Le Portugal a signalé 53223 infections et 1764 décès dus au coronavirus, bien moins que de nombreux autres pays européens, y compris l’Espagne voisine, où plus de 28500 sont décédés.

Mais bien que la nation ensoleillée du sud de l’Europe ait d’abord été saluée pour sa réponse rapide à la pandémie, un décompte régulier de plusieurs centaines de nouveaux cas par jour à Lisbonne et dans ses environs en juin et juillet, après la fin d’un verrouillage national, a incité les autorités à imposer des bordures.

Alors même que le nombre d’infections à Lisbonne a de nouveau baissé, le gouvernement veut ralentir, surtout lorsque certaines des meilleures équipes de football européennes se trouvent dans la ville pour un minitournoi spécial de la «finale huit» de l’UEFA Champions League.

Le Grand Lisbonne restera dans le soi-disant état de contingence, ce qui signifie que la plupart des espaces commerciaux, à l’exception des restaurants, doivent fermer d’ici 20 heures.
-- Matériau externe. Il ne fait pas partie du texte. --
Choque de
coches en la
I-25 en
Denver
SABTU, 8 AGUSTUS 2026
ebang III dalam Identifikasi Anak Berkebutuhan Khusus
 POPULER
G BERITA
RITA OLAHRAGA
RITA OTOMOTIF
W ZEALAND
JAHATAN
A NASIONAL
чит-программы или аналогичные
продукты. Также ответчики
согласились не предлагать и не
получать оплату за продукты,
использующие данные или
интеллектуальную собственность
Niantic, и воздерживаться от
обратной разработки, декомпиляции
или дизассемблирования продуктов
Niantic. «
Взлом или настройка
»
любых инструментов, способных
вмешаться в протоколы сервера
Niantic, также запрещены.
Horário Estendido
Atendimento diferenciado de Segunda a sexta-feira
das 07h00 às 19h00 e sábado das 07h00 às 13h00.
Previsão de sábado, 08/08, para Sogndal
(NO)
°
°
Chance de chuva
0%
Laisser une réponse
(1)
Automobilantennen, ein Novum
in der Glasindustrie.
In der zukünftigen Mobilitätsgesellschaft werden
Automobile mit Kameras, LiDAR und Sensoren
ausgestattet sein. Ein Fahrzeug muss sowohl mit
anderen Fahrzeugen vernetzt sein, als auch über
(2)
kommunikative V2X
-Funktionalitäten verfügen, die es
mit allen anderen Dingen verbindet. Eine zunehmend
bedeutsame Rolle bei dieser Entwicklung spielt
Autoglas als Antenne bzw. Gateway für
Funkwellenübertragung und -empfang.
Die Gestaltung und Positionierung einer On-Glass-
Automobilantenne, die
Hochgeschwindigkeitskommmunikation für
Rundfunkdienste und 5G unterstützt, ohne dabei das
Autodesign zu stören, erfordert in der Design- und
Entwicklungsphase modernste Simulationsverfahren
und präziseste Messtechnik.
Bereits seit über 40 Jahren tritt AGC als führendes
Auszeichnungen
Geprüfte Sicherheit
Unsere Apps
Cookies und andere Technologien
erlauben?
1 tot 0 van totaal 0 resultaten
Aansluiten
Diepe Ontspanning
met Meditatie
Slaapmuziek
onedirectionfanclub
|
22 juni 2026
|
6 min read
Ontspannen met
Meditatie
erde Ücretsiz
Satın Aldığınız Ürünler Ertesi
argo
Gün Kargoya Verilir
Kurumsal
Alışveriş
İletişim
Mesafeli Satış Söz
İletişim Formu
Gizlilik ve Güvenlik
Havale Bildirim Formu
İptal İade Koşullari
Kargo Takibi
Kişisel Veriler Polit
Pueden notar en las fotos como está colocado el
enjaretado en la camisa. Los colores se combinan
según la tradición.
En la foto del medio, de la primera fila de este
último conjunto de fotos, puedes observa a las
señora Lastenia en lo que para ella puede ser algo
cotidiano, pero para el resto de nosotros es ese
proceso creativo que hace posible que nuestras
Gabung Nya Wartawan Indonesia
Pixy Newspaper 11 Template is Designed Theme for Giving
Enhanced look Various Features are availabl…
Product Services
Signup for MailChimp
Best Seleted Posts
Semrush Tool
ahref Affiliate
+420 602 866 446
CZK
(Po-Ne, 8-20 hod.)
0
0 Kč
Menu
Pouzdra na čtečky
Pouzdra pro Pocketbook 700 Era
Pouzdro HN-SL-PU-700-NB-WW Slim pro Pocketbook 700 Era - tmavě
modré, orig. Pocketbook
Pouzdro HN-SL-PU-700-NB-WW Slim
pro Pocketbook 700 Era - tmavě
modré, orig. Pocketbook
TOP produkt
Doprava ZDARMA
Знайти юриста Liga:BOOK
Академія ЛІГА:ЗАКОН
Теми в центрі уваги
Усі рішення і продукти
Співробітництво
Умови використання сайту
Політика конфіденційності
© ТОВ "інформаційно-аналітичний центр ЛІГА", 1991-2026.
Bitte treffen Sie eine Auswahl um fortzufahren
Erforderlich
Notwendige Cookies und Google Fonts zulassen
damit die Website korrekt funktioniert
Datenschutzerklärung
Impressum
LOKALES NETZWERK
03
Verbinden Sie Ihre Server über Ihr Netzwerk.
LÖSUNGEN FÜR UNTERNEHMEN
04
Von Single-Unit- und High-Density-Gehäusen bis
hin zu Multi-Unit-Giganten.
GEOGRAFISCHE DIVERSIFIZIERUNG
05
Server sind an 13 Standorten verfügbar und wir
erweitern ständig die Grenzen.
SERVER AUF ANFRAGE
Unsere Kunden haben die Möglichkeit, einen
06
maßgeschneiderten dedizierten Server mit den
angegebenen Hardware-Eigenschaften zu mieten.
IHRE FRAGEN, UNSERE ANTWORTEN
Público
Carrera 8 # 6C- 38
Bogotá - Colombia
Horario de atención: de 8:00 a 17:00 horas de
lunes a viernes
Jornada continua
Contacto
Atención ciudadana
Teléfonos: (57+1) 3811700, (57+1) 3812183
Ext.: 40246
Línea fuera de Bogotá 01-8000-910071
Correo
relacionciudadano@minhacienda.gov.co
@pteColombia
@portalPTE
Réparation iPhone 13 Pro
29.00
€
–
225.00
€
Il y a également une limite de 10 personnes pour les rassemblements, contre 20 dans le reste du pays.

Le Premier ministre Antonio Costa a néanmoins encouragé les supporters et les touristes à visiter le pays lors du tournoi de la Ligue des champions, qui a débuté mercredi, même si les supporters ont été exclus des stades.

L’épidémie devrait laisser des cicatrices durables sur l’économie portugaise dépendante du tourisme, la banque centrale s’attendant à ce qu’elle se contracte de 9,5% cette année.

Le plus gros succès est survenu lorsque le Portugal a été exclu d’une liste de pays que la Grande-Bretagne, sa principale source de tourisme, considère comme suffisamment sûr pour voyager sans restrictions liées aux coronavirus.